» Task description
Repeat nothing but the lines below running from the one containing "Ford automoviles Guezuraga Ortuella" to the one containing "Figueroa Santurtzi". Keep both end lines.

** Opening Records shown block **

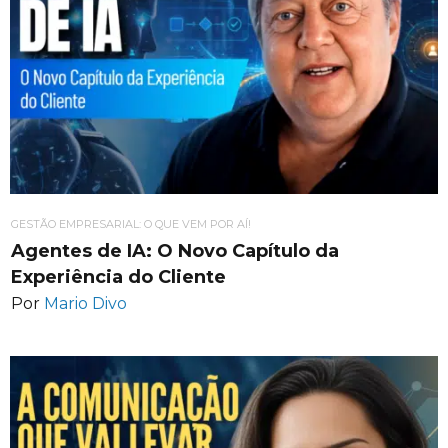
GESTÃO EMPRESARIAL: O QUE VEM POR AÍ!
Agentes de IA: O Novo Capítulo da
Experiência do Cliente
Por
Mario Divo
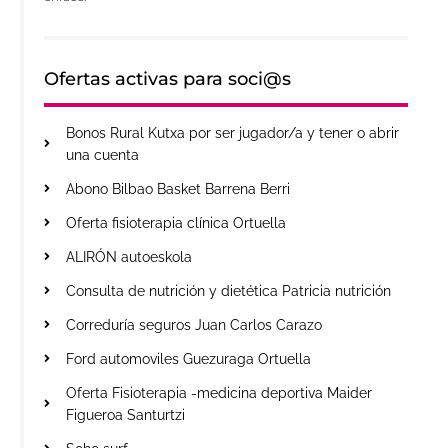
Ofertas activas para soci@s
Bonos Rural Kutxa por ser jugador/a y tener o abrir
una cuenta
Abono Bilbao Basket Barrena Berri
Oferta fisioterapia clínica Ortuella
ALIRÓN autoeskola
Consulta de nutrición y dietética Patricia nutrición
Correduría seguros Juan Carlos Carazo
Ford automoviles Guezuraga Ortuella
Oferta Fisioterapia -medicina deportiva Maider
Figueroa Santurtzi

** Closing Records shown block **
** Opening Records shown block **

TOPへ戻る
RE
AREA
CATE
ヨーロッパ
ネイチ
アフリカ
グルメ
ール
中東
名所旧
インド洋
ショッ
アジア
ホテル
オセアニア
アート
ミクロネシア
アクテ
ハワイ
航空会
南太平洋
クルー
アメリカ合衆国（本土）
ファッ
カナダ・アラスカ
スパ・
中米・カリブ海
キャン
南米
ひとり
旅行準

** Closing Records shown block **

» Result of the exercise
Ford automoviles Guezuraga Ortuella
Oferta Fisioterapia -medicina deportiva Maider
Figueroa Santurtzi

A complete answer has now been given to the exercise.